Over
3,000 migrants fleeing from poverty and conflict, the Council on Foreign Relations recently noted, died last year trying to cross the Mediterranean into Europe.
Those deaths made barely a ripple in most of the world’s major news media. But this summer one single tragedy on the Mediterranean has been making globs of global headlines.
On Monday, August 19, amid a fearsome sudden storm, a boat deemed “unsinkable” sank off the coast of Sicily’s Palermo. Seven of the 22 people on board perished.
What made this sinking so newsworthy? The ship that sank just happened to be a luxury sailing yacht that sported the world’s tallest aluminum mast. And the casualties from that superyacht’s sinking just happened to include the high-tech CEO once hailed as the “British Bill Gates.”
That chief exec, the yacht’s owner Mike Lynch, had envisioned this voyage as a celebration over a decade in the making. Just weeks earlier, after years of legal battling, a federal jury in Northern California had acquitted Lynch and one of his VPs on charges they had artificially inflated the value of Lynch’s software company. That inflating, prosecutors charged, had sealed the firm’s 2011 sale to Hewlett-Packard for over $11 billion, a deal that netted Lynch personally about $800 million.
But within a year after the sale the value of Lynch’s company had tanked by some $8.8 billion, and H-P was referring allegations of accounting improprieties against Lynch to the British Serious Fraud Office and the U.S. Securities and Exchange Commission. The referrals would eventually produce a civil-suit victory for H-P and a 2019 criminal conviction of a key exec at Lynch’s firm.
The 59-year-old Lynch and his finance VP Keith Chamberlain would have much better luck in their own criminal trial on similar charges. Unfortunately for them, they’ll never get to enjoy their acquittal. Lynch drowned in the sinking of his yacht, as did Lynch’s top trial lawyer and the chair of financial giant Morgan Stanley’s international arm, a star witness for Lynch’s defense.
What made this Lynch yacht sinking particularly irresistible for the world’s media?

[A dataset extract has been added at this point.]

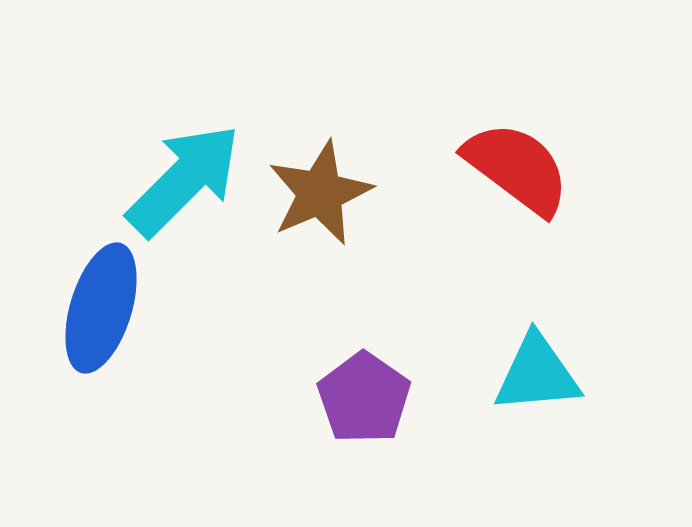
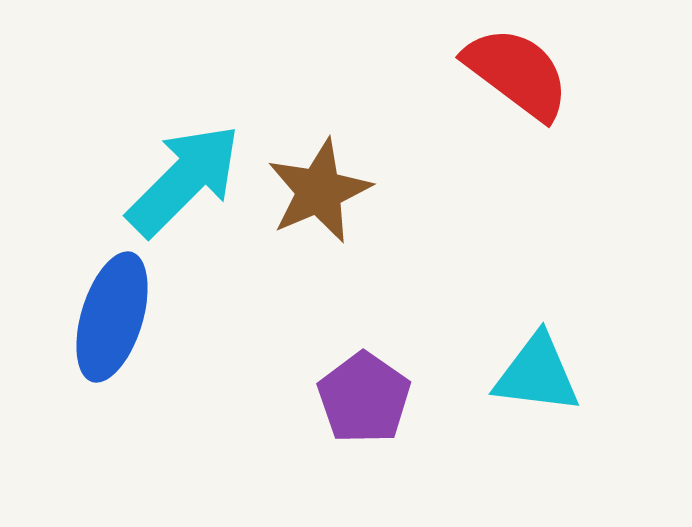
red semicircle: moved 95 px up
brown star: moved 1 px left, 2 px up
blue ellipse: moved 11 px right, 9 px down
cyan triangle: rotated 12 degrees clockwise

On the same day as the sinking, reports surfaced that Lynch’s acquitted co-defendant Chamberlain had just died after a car ran him over while he was jogging. A sheer coincidence? And how could the captain of Lynch’s superyacht and all but one of his crew escape the boat’s sinking alive while Lynch and six other passengers perished? Such juicy meat for endless conspiracy speculation!
But we need not resort to conspiratorial theorizing to understand why Lynch’s $25-million yacht sank so quickly that stormy night. That blame belongs in no small part to climate change, not some cabal of his billionaire corporate rivals.
By this past June, points out a new Financial Times analysis, water temperatures in the Mediterranean had been rising for 15 straight months. Higher water temperatures invite ever more extreme weather events. One such event — a tornado-like waterspout with “ferocious winds” howling at nearly 70 miles per hour — hit right near where Lynch had last anchored his superyacht.
Only 16 minutes passed between the moment those harsh winds first hit the yacht and the moment the yacht sank. That “rapid sinking of such a large, modern and well-equipped yacht,” adds the Financial Times, “has raised concerns over marine safety as extreme weather events occur with more frequency and intensity.”
In other words, the superyachts that typically spend summers in the Mediterranean and winters in the Caribbean better beware.
But the mega-rich who own these yachts have, in one sense, no one to blame but themselves. Our globe remains in overall climate-crisis denial in no small part because our wealthiest have so much to lose if our world gets serious about ending the profligate corporate practices now driving our planet’s climate collapse.
The ranks of these richest include, of course, the fossil-fuel industry’s top execs and investors. But all our super rich, not just the kings of Big Oil, have a vested personal interest in “calming” climate anxiety. Coming to grips with the chaos fossil fuels have already created — and speeding a worker-sensitive transition to a carbon-free future — will take enormous financial resources. The world will only be able to raise those resources if the rich and their corporations start paying their fair tax share.
A tax of between a mere 1.7 and 3.5 percent on the wealth of the world’s richest 0.5 percent, suggests the UK-based Tax Justice Network, could annually raise $2.1 trillion. Most of the world’s richest nations, notes the Tax Justice Network’s Alison Schultz, are shying away from that suggestion.
Notes Schultz: “This needs to change now — the climate can’t wait, and nor can the people of the world.”